Sister-In-Law: *handing me something* “Here, have a baby!”

(I reflexively draw back like I usually do when someone tries to give me a baby, but then I realize she’s holding a baby cat, not a baby human.)

Me: *cuddling the kitten* “Aw, you’re so adorable! And you’ve gotten so big! You were half this size in the last picture I saw.”

Kitten: “Meow.”

Sister-In-Law: “Isn’t she precious?”

Me: “Yeah. This is making me want to get one of my own.”

(There’s a crashing noise from further into the house, and suddenly my mom comes racing around the corner, camera in hand. She looks ridiculously excited until she sees me holding a tiny cat, with no baby in sight.)

Mom: *with a disappointed expression* “Oh, I should’ve known. Well, I’m sure you’ll change your mind someday.”

Basket Free-Balling

, , , | Learning | August 18, 2017

(This is in a college class. The professor is always in a suit and is laid back. Our entire major is very laid back as well.)

Student: “Sorry I’m late. My professor had a word with me about my clothes.”

Professor: *looking at his basketball t-shirt and shorts* “Your clothes? What’s wrong with your clothes?”

Student: “Yes. She has a problem with me wearing basketball shorts.”

Professor: “Why?”

Student: “I don’t know…”

Professor: “You should’ve said ‘okay’ and taken them off.”

Student: “Um…”

Professor: “Okay, maybe not.”

Behaving Like They Were Raised In A Zoo

, , , | Related | August 10, 2017

(I recently started a job working the gift shop at one of the top-ranked zoos in the nation. As such, we get a lot of out-of-state visitors in every day. Today one such visitor approaches my counter with her son, who is roughly eight or nine years old, and a stuffed animal she wants to purchase. Since annual members of the zoo receive a 10% discount on all their merchandise purchases, I begin the transaction as I always do.)

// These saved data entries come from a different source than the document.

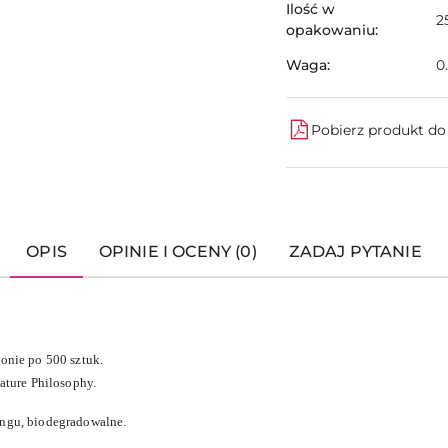
Ilość w
2
opakowaniu:
Waga:
0
Pobierz produkt d
OPIS
OPINIE I OCENY (0)
ZADAJ PYTANIE
onie po 500 sztuk.
ature Philosophy.
ngu, biodegradowalne.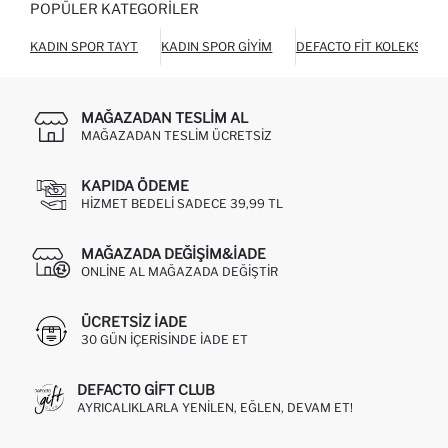
POPÜLER KATEGORILER
KADIN SPOR TAYT
KADIN SPOR GIYIM
DEFACTO FIT KOLEKSIYO
MAĞAZADAN TESLIM AL
MAĞAZADAN TESLIM ÜCRETSIZ
KAPIDA ÖDEME
HIZMET BEDELI SADECE 39,99 TL
MAĞAZADA DEĞIŞIM&İADE
ONLINE AL MAĞAZADA DEĞIŞTIR
ÜCRETSIZ IADE
30 GÜN IÇERISINDE IADE ET
DEFACTO GIFT CLUB
AYRICALIKLARLA YENILEN, EĞLEN, DEVAM ET!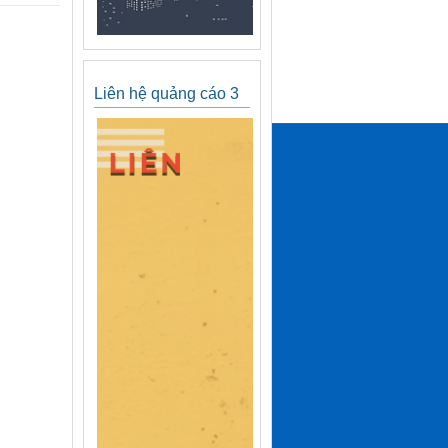
Liên hệ quảng cáo 3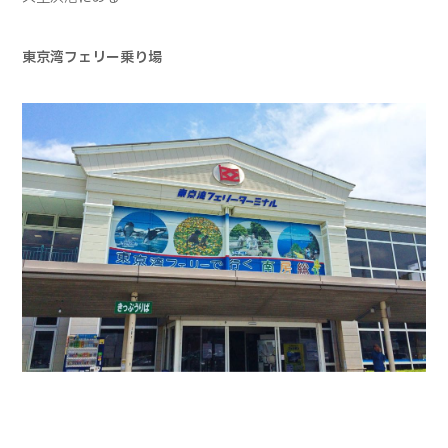
東京湾フェリー乗り場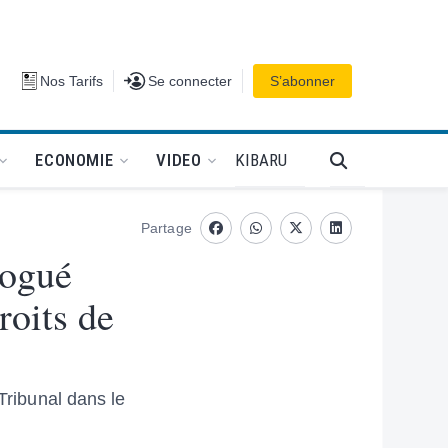
Se connecter
Nos Tarifs
Se connecter
S’abonner
PODCAT
KIBARU
ECONOMIE
VIDEO
Partage
Facebook
whatsapp
Twitter
Linkedin
sogué
roits de
Tribunal dans le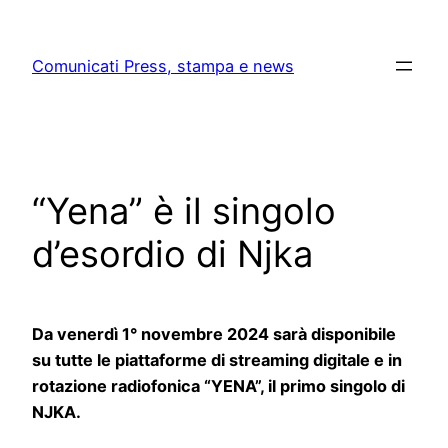
Skip
to
Comunicati Press, stampa e news
content
“Yena” è il singolo
d’esordio di Njka
Da venerdì 1° novembre 2024 sarà disponibile
su tutte le piattaforme di streaming digitale e in
rotazione radiofonica “YENA”, il primo singolo di
NJKA.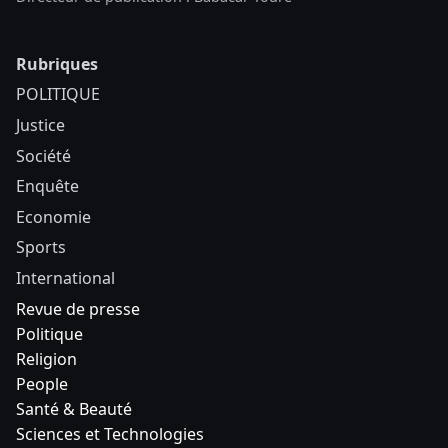
Rubriques
POLITIQUE
Justice
Société
Enquête
Economie
Sports
International
Revue de presse
Politique
Religion
People
Santé & Beauté
Sciences et Technologies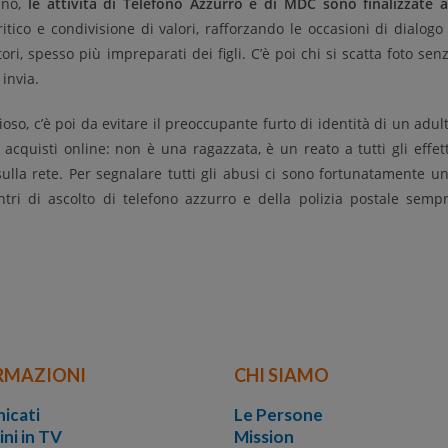
ano,
le attività di Telefono Azzurro e di MDC sono finalizzate 
critico e condivisione di valori, rafforzando le occasioni di dialogo
ori, spesso più impreparati dei figli. C’è poi chi si scatta foto sen
 invia.
o, c’è poi da evitare il preoccupante furto di identità di un adul
acquisti online: non è una ragazzata, è un reato a tutti gli effett
sulla rete. Per segnalare tutti gli abusi ci sono fortunatamente u
tri di ascolto di telefono azzurro e della polizia postale semp
RMAZIONI
CHI SIAMO
icati
Le Persone
ini in TV
Mission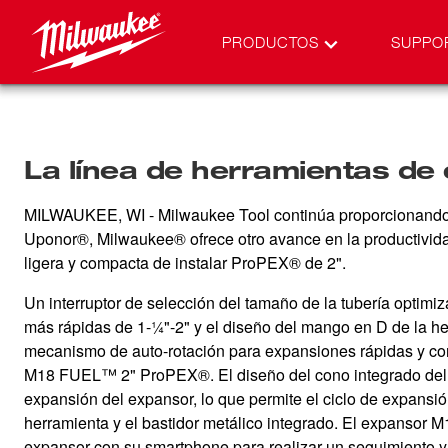
PRODUCTOS
SUPPO
La línea de herramientas de
MILWAUKEE, WI - Milwaukee Tool continúa proporcionando 
Uponor®, Milwaukee® ofrece otro avance en la productivida
ligera y compacta de instalar ProPEX® de 2".
Un interruptor de selección del tamaño de la tubería opti
más rápidas de 1-¼"-2" y el diseño del mango en D de la he
mecanismo de auto-rotación para expansiones rápidas y co
M18 FUEL™ 2" ProPEX®. El diseño del cono integrado del nue
expansión del expansor, lo que permite el ciclo de expansió
herramienta y el bastidor metálico integrado. El expan
expansor con su smartphone para realizar un seguimiento 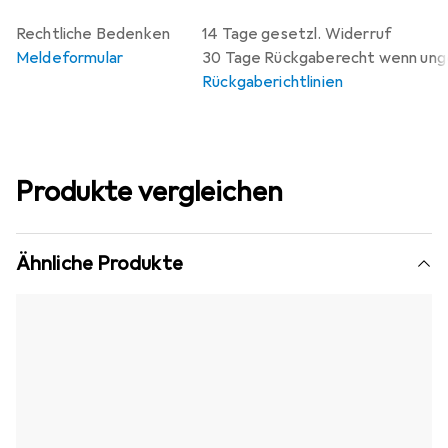
Rechtliche Bedenken
14 Tage gesetzl. Widerruf
Meldeformular
30 Tage Rückgaberecht wenn un
Rückgaberichtlinien
Produkte vergleichen
Ähnliche Produkte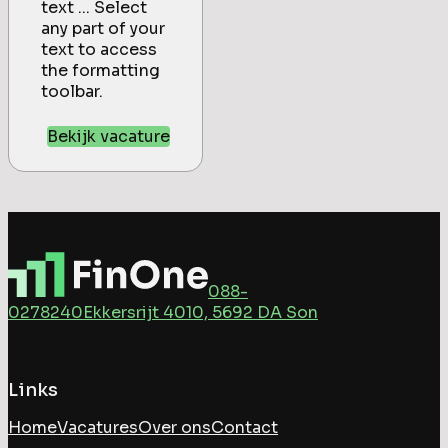
text ... Select
any part of your
text to access
the formatting
toolbar.
Bekijk vacature
088-
0278240
Ekkersrijt 4010, 5692 DA Son
Links
Home
Vacatures
Over ons
Contact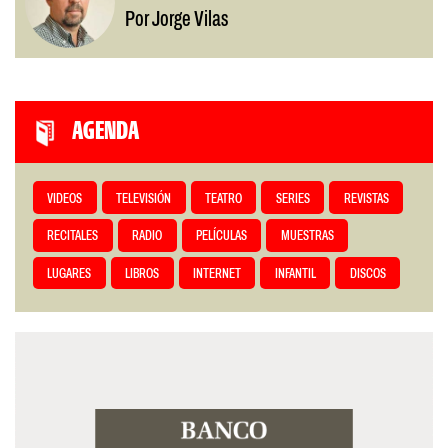
Por Jorge Vilas
AGENDA
VIDEOS
TELEVISIÓN
TEATRO
SERIES
REVISTAS
RECITALES
RADIO
PELÍCULAS
MUESTRAS
LUGARES
LIBROS
INTERNET
INFANTIL
DISCOS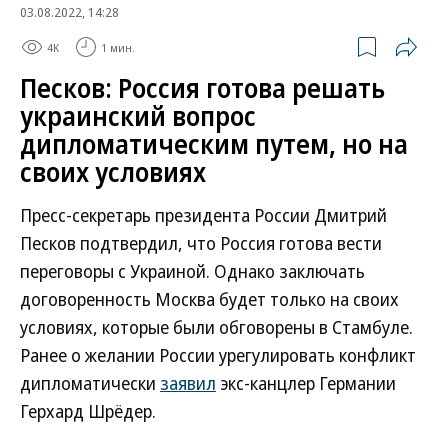
03.08.2022, 14:28
4K
1 мин.
Песков: Россия готова решать
украинский вопрос
дипломатическим путем, но на
своих условиях
Пресс-секретарь президента России Дмитрий
Песков подтвердил, что Россия готова вести
переговоры с Украиной. Однако заключать
договоренность Москва будет только на своих
условиях, которые были обговорены в Стамбуле.
Ранее о желании России урегулировать конфликт
дипломатически
заявил
экс-канцлер Германии
Герхард Шрёдер.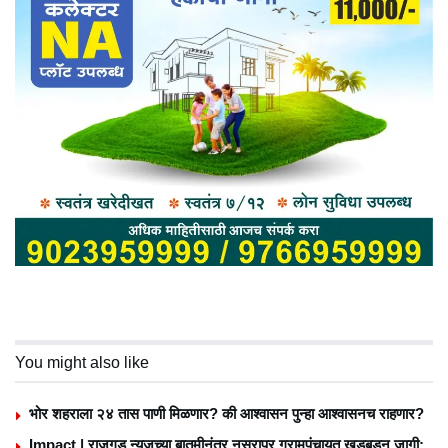
You might also like
भोर शहराला २४ तास पाणी मिळणार? की आश्वासन पुन्हा आश्वासनच राहणार?
Impact | राजगड न्यूजच्या बातमीनंतर नसरापूर ग्रामपंचायत खडबडून जागी;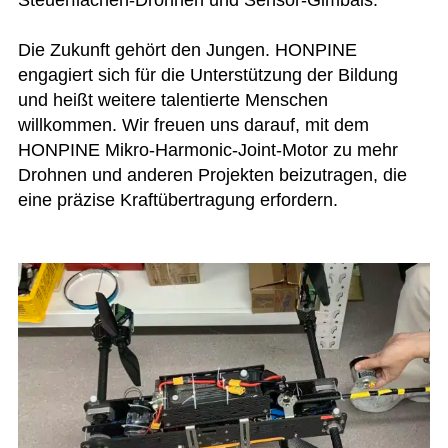
Die Zukunft gehört den Jungen. HONPINE
engagiert sich für die Unterstützung der Bildung
und heißt weitere talentierte Menschen
willkommen. Wir freuen uns darauf, mit dem
HONPINE Mikro-Harmonic-Joint-Motor zu mehr
Drohnen und anderen Projekten beizutragen, die
eine präzise Kraftübertragung erfordern.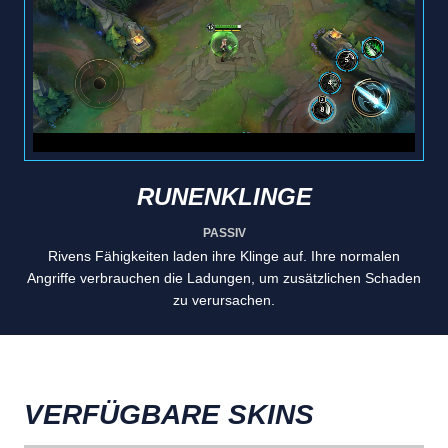
RUNENKLINGE
PASSIV
Rivens Fähigkeiten laden ihre Klinge auf. Ihre normalen
Angriffe verbrauchen die Ladungen, um zusätzlichen Schaden
zu verursachen.
VERFÜGBARE SKINS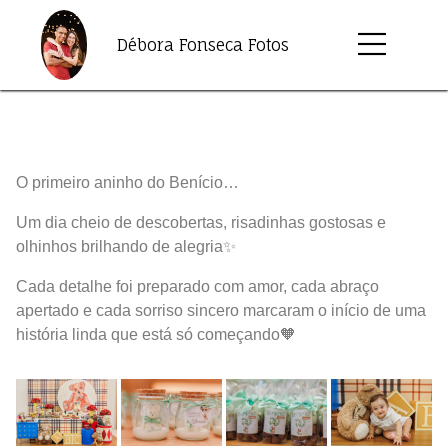
Débora Fonseca Fotos
O primeiro aninho do Benício…
Um dia cheio de descobertas, risadinhas gostosas e
olhinhos brilhando de alegria✨
Cada detalhe foi preparado com amor, cada abraço
apertado e cada sorriso sincero marcaram o início de uma
história linda que está só começando🧡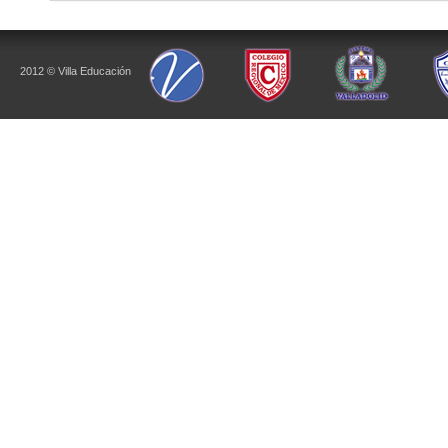
2012 © Villa Educación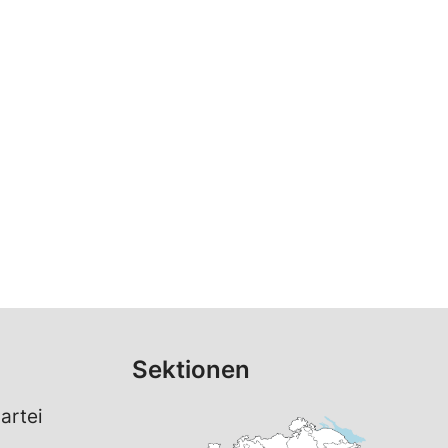
Sektionen
artei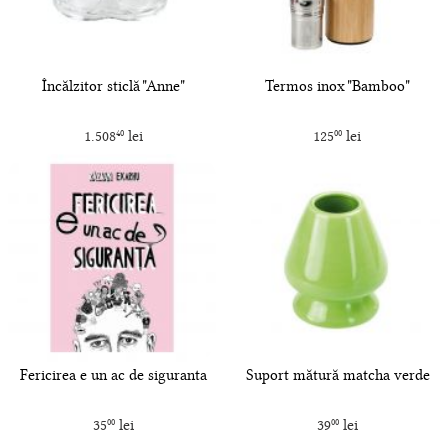
Încălzitor sticlă "Anne"
Termos inox "Bamboo"
1.508
lei
125
lei
40
00
Fericirea e un ac de siguranta
Suport mătură matcha verde
35
lei
39
lei
00
00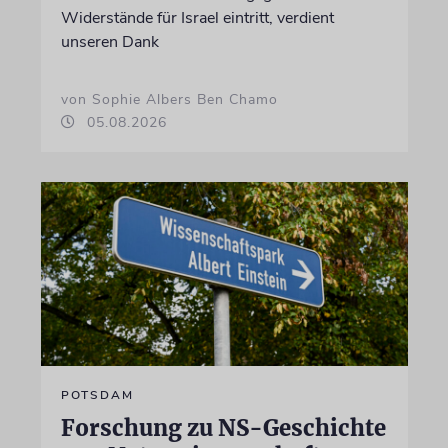
Widerstände für Israel eintritt, verdient
unseren Dank
von Sophie Albers Ben Chamo
05.08.2026
POTSDAM
Forschung zu NS-Geschichte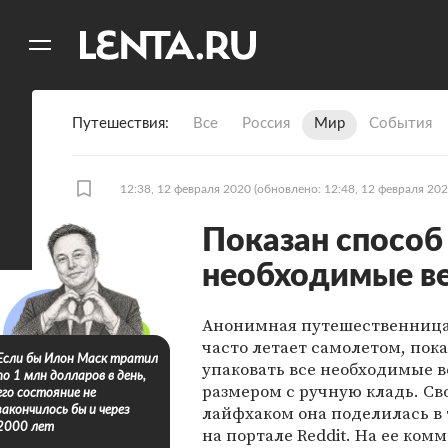
11
A
Путешествия
Все
Россия
Мир
События
12:38, 12 февраля 2020
(обновлено: 12:48, 12 февраля 202
Показан способ
необходимые ве
Анонимная путешественница
часто летает самолетом, пока
Если бы Илон Маск тратил
упаковать все необходимые в
по 1 млн долларов в день,
размером с ручную кладь. С
его состояние не
лайфхаком она поделилась в 
закончилось бы и через
2000 лет
на портале Reddit. На ее ком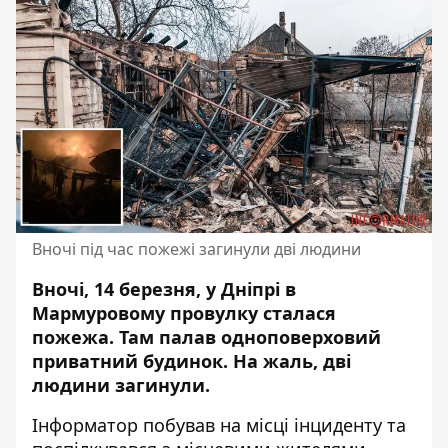
Вночі під час пожежі загинули дві людини
Вночі, 14 березня, у Дніпрі
в
Мармуровому провулку сталася
пожежа
. Там палав одноповерховий
приватний будинок. На жаль, дві
людини загинули.
Інформатор побував на місці інциденту та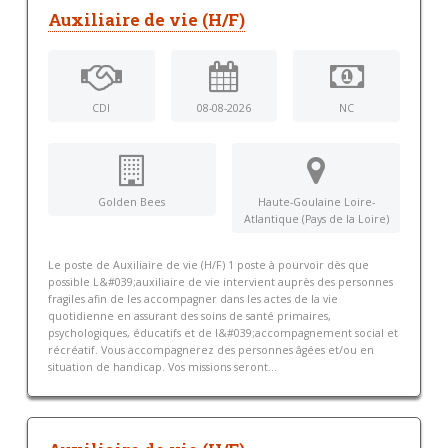
Auxiliaire de vie (H/F)
CDI
08-08-2026
NC
Golden Bees
Haute-Goulaine Loire-
Atlantique (Pays de la Loire)
Le poste de Auxiliaire de vie (H/F) 1 poste à pourvoir dès que
possible L&#039;auxiliaire de vie intervient auprès des personnes
fragiles afin de les accompagner dans les actes de la vie
quotidienne en assurant des soins de santé primaires,
psychologiques, éducatifs et de l&#039;accompagnement social et
récréatif. Vous accompagnerez des personnes âgées et/ou en
situation de handicap. Vos missions seront...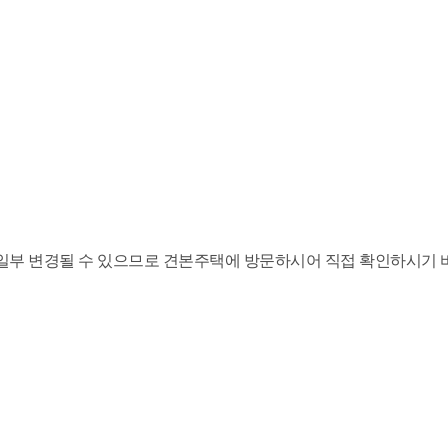
 일부 변경될 수 있으므로 견본주택에 방문하시어 직접 확인하시기 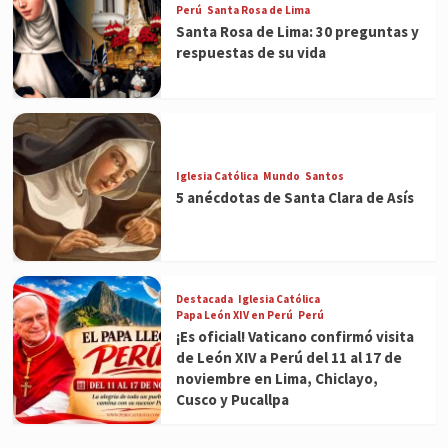
Perú
Santa Rosa de Lima
Santa Rosa de Lima: 30 preguntas y
respuestas de su vida
Iglesia Católica
Mundo
Santos
5 anécdotas de Santa Clara de Asís
Destacada
Iglesia Católica
Papa León XIV en Perú
Perú
¡Es oficial! Vaticano confirmó visita
de León XIV a Perú del 11 al 17 de
noviembre en Lima, Chiclayo,
Cusco y Pucallpa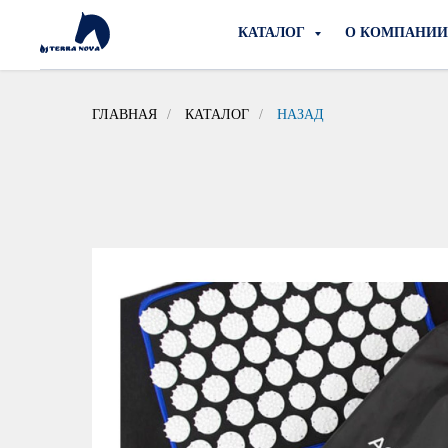
КАТАЛОГ
О КОМПАНИ
ГЛАВНАЯ
/
КАТАЛОГ
/
НАЗАД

Me: “Hi, are you a [City] Zoo member?”

Kid: *in a snotty, better-than-you tone* “We don’t even LIVE here. We’re from New Hampshire.”

(Before I can respond, his mother takes the stuffed animal off the counter and turns to her son.)

Mother: “Do you think he knows that just by looking at you? He doesn’t know what state you’re from; he’s just doing his job. Apologize to him right now or I’m not buying you this.”

(The kid sheepishly looked down to the ground and mumbled an apology, to which I simply smile and said “That’s all right.” I finished the transaction without a hitch, but that one example of parenting gone right made my day. Lady, if you’re reading this, I just want you to know that if it were within my power to do so, I would have given you the 10% discount for that!)

It’s All Just A Game To Them

, , , , | Right | August 10, 2017

(I work at a popular electronics retailer. We offer extended warranties that cover manufacturer defects and basic accidents. I am the only cashier on a busy Saturday and there is a constant steady line. An elderly woman comes up with printer ink and her own tablet.)

Me: “Hi, how are you?”

Customer: “I am well. I’m paying for this, but I have a question for you.”

Me: “Certainly.”

(I try to ring out her item to keep the transaction moving, but she sets it out of my reach.)

Customer: “Okay, so I bought this tablet and I got the warranty, and they told me you guys will help me with any problem under the warranty.”

Me: “Yes?”

Customer: “Well, can you help me with this?”

(She sets the tablet on the counter and a game I don’t recognize is open.)

Customer: “Can you tell me how to get past this level? I asked your tablet people and they were too busy and didn’t know. You guys said you’d help me with ANY problem.”